🤖 AI Summary
To address the robustness deficiency in isolated sign language recognition (ISLR) caused by low-quality data and large intra-class variation in signing speed, this paper proposes an end-to-end transferable training framework. Methodologically: (1) it introduces an IoU-balanced classification loss jointly optimized with an auxiliary temporal regression head to explicitly model gesture onset/offset and structural dynamics; (2) it designs a sign-language-specific image-video joint augmentation strategy; and (3) it incorporates a lightweight temporal modeling module. The framework achieves state-of-the-art performance on WLASL and Slovo benchmarks. Moreover, its training strategy demonstrates strong generalization across datasets and model architectures. The core contributions lie in task-driven loss design—integrating structural temporal constraints into classification—and a multimodal augmentation mechanism, collectively enhancing ISLR’s adaptability to real-world variations in data quality, signing speed, and articulation style.
📝 Abstract
Accurate recognition and interpretation of sign language are crucial for enhancing communication accessibility for deaf and hard of hearing individuals.
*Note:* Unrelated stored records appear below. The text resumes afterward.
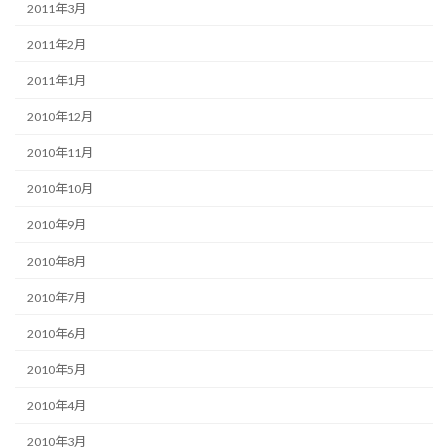
2011年3月
2011年2月
2011年1月
2010年12月
2010年11月
2010年10月
2010年9月
2010年8月
2010年7月
2010年6月
2010年5月
2010年4月
2010年3月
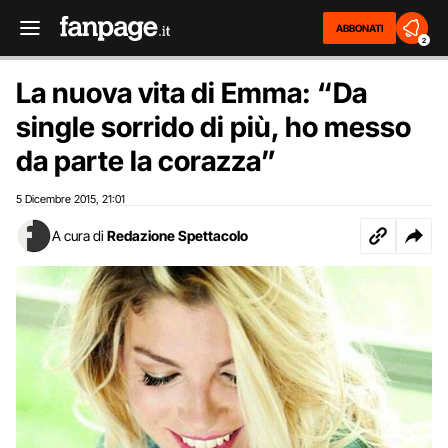
ABBONATI
2
La nuova vita di Emma: “Da
single sorrido di più, ho messo
da parte la corazza”
5 Dicembre 2015
21:01
,
A cura di
Redazione Spettacolo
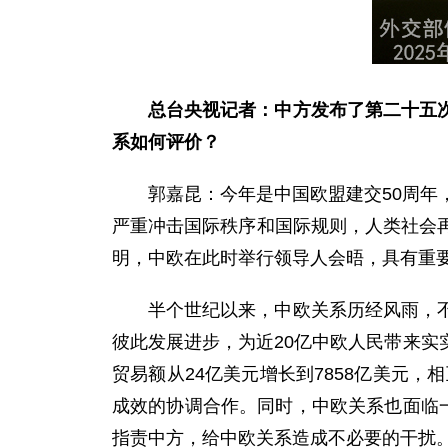
总台央视记者：中方发布了第二十五
系如何评价？
郭嘉昆：今年是中国欧盟建交50周年
严重冲击国际秩序和国际规则，人类社会
明，中欧在此时举行领导人会晤，具有重
半个世纪以来，中欧关系历经风雨，
彼此发展进步，为近20亿中欧人民带来
贸易额从24亿美元增长到7858亿美元
成效的协调合作。同时，中欧关系也面临
指责中方，给中欧关系造成不必要的干扰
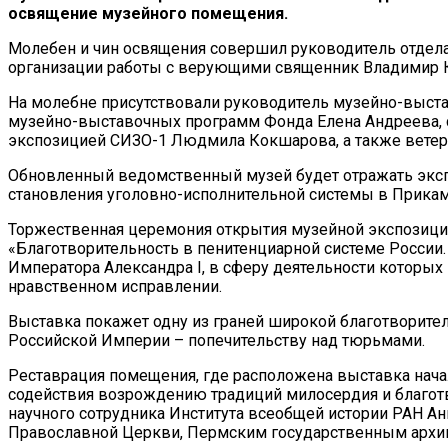
освящение музейного помещения.
Молебен и чин освящения совершил руководитель отдел
организации работы с верующими священник Владимир 
На молебне присутствовали руководитель музейно-выст
музейно-выставочных программ Фонда Елена Андреева, 
экспозицией СИЗО-1 Людмила Кокшарова, а также ветер
Обновленный ведомственный музей будет отражать экспо
становления уголовно-исполнительной системы в Прикам
Торжественная церемония открытия музейной экспозиции 
«Благотворительность в пенитенциарной системе России
Императора Александра I, в сферу деятельности которы
нравственном исправлении.
Выставка покажет одну из граней широкой благотворите
Российской Империи – попечительству над тюрьмами.
Реставрация помещения, где расположена выставка нача
содействия возрождению традиций милосердия и благотв
научного сотрудника Института всеобщей истории РАН А
Православной Церкви, Пермским государственным архив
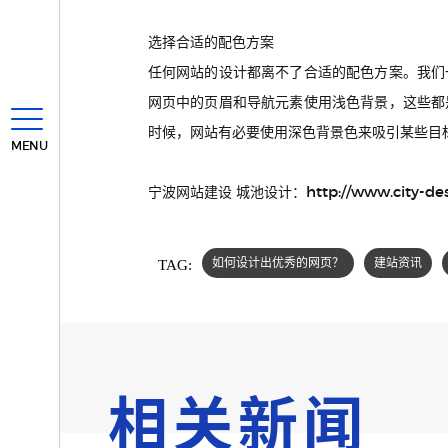
选择合适的配色方案
任何网站的设计都离不了合适的配色方案。我们
网页中的页眉和导航元素使用浅色背景，这些都
时候，网站有必要使用深色背景色来吸引某些目
MENU
http://www.city-de
宁波网站建设 城池设计：
TAG:
如何设计出优秀的网页？
建站资讯
相关新闻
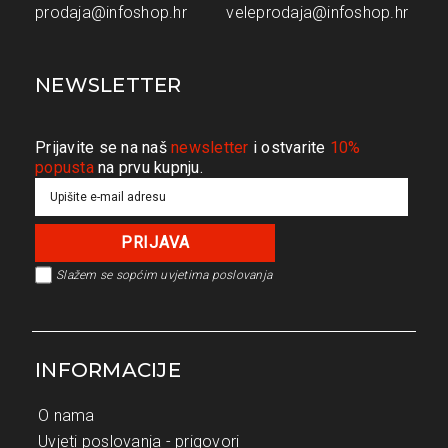
prodaja@infoshop.hr
veleprodaja@infoshop.hr
NEWSLETTER
Prijavite se na naš
newsletter
i ostvarite
10%
popusta
na prvu kupnju.
Slažem se s
općim uvjetima poslovanja
INFORMACIJE
O nama
Uvjeti poslovanja - prigovori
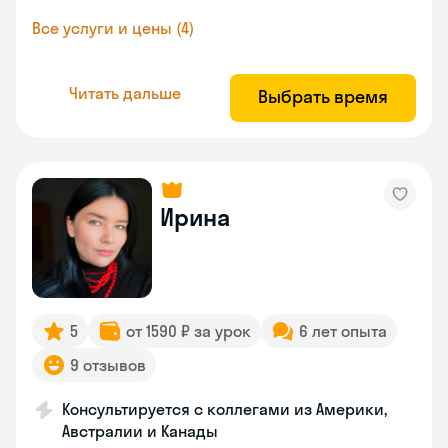
Все услуги и цены (4)
Читать дальше
Выбрать время
Ирина
5
от 1590 ₽ за урок
6 лет опыта
9 отзывов
Консультируется с коллегами из Америки,
Австралии и Канады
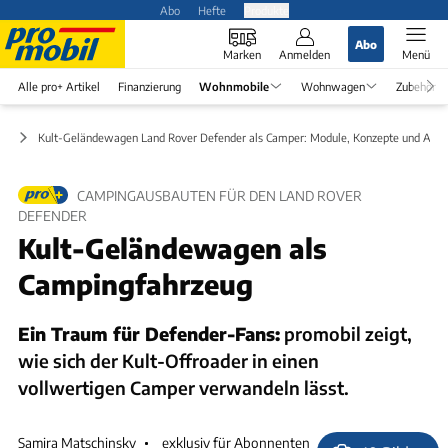
Abo
Hefte
Produkte
Abo
Marken
Anmelden
Menü
Alle pro+ Artikel
Finanzierung
Wohnmobile
Wohnwagen
Zubehör
ng
Kult-Geländewagen Land Rover Defender als Camper: Module, Konzepte und Aus
CAMPINGAUSBAUTEN FÜR DEN LAND ROVER
DEFENDER
Kult-Geländewagen als
Campingfahrzeug
Ein Traum für Defender-Fans:
promobil zeigt,
wie sich der Kult-Offroader in einen
vollwertigen Camper verwandeln lässt.
Samira Matschinsky
exklusiv für Abonnenten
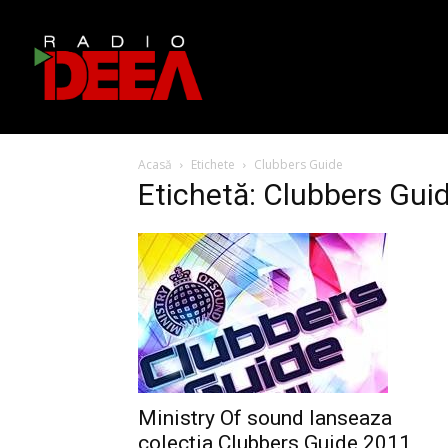
Acasă
Etichete
Clubbers Guide
Etichetă: Clubbers Gui
Ministry Of sound lanseaza
colectia Clubbers Guide 2011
However, current approaches of Isolated Sign Language Recognition (ISLR) often face challenges such as low data quality and variability in gesturing speed. This paper introduces a comprehensive model training pipeline for ISLR designed to accommodate the distinctive characteristics and constraints of the Sign Language (SL) domain. The constructed pipeline incorporates carefully selected image and video augmentations to tackle the challenges of low data quality and varying sign speeds. Including an additional regression head combined with IoU-balanced classification loss enhances the model's awareness of the gesture and simplifies capturing temporal information. Extensive experiments demonstrate that the developed training pipeline easily adapts to different datasets and architectures. Additionally, the ablation study shows that each proposed component expands the potential to consider ISLR task specifics. The presented strategies enhance recognition performance across various ISLR benchmarks and achieve state-of-the-art results on the WLASL and Slovo datasets.